Magersüchtige durch ebenfalls Betroffene rückfällig?
Wir haben bei uns bei der Arbeit eine Person, die bereits einen langen Leidensweg hinter sich hat. Nun hat die Frau ihre Magersucht überstanden und ist seither sehr stolz und wir natürlich mit ihr. Seit ca. zwei Jahren ist sie komplett von dieser Sucht befreit worden, nicht zuletzt, weil ihre Arbeitskollegen in dieser schweren Zeit sehr hinter ihr gestanden haben.

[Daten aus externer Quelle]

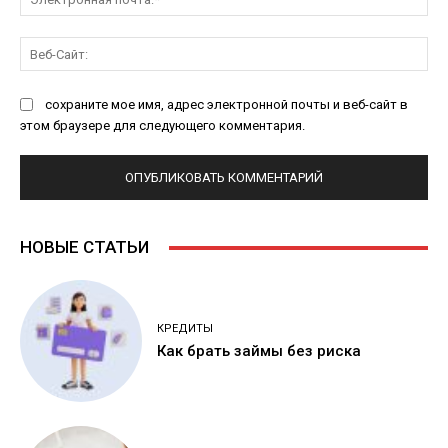
поч
Ве
Са
сохраните мое имя, адрес электронной почты и веб-сайт в
этом браузере для следующего комментария.
НОВЫЕ СТАТЬИ
КРЕДИТЫ
Как брать займы без риска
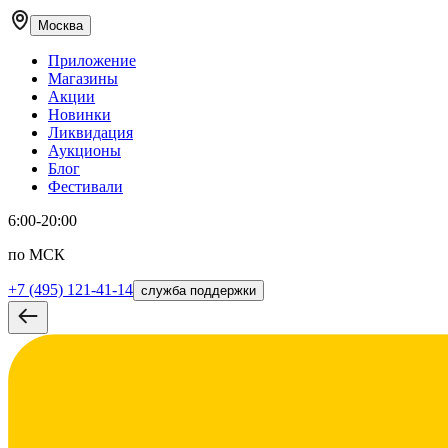
Москва
Приложение
Магазины
Акции
Новинки
Ликвидация
Аукционы
Блог
Фестивали
6:00-20:00
по МСК
+7 (495) 121-41-14
служба поддержки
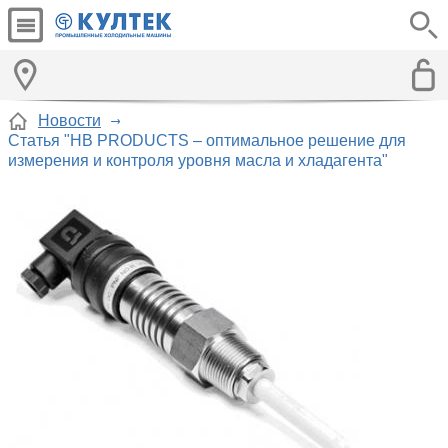
Новости
Статья "HB PRODUCTS – оптимальное решение для
измерения и контроля уровня масла и хладагента"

Nun haben sich die Dinge aber so geändert, dass ausgerechnet mit ihr in der Gruppe ebenfalls eine Frau arbeitet, die auch von der Magersucht betroffen zu sein scheint. Natürlich können wir es nicht mit hundert prozentiger Sicherheit sagen, allerdings ist es schon auffallend, dass die Person so gut wie nichts isst.
Die Frau, die ihre Krankheit überstanden hat, ist nun beängstigt, dass sie, durch die Magersucht ihrer Arbeitskollegin selber wieder rückfällig werden könnte. Eigentlich verstehe ich ihre Bedenken auch sehr gut, denn wenn ich in ihrer Haut stecken würde, würde es mich auch nicht interessieren, wieder alles von vorne durchzumachen.
Aber wenn die Frau es schon selber bemerkt, was mit ihrer Kollegin los ist und sich schon Gedanken darüber macht, ist sie dann überhaupt gefährdet? Oder ist sie dann sogar schon gefeit davor, denselben Fehler wieder zu machen? Kann man denn durch eine andere Person wieder in die Magersucht hinein rutschen?
So wie bei einer Sucht rückfällig werden? Oder ist das bei der Magersucht etwas anderes? Wenn man zufrieden mit sich selber und dem Leben ist, ist man dann vor einem Rückfall gefeit, egal, mit wem man zusammen arbeitet oder nebeneinander her lebt? Was meint ihr? Habt ihr Erfahrungen damit?
Sie könnte immer wieder rückfällig werden, auch ohne betroffene Kollegin. Sie scheint aber das Verhalten zu erkennen und sich trotzdem dagegen zu entscheiden, was ja an sich schon mal ein gutes Zeichen ist. Dennoch muss man da immer sehr vorsichtig sein und es kann auch immer wieder zu einem Rückschlag kommen. Wenn sie das irgendwie aushalten kann wäre es vielleicht gut, wenn sie mal mit der Betroffenen spricht, weil sie ja am besten weiß, wie das so ist.
Ich glaube Essstörungen gehören zu den Störungen, bei denen man immer irgendwie rückfällig werden könnte. Denn leider lässt sich das Essen als Suchtmittel nie so wirklich vermeiden, anders als beispielsweise Zigaretten oder Alkohol. Die tägliche Nahrungsaufnahme gehört nun mal zum (über)Leben dazu. Daher wird immer ein gewisses Rückfallrisiko bestehen, egal ob man mit Essgestörten zu tun hat oder nicht.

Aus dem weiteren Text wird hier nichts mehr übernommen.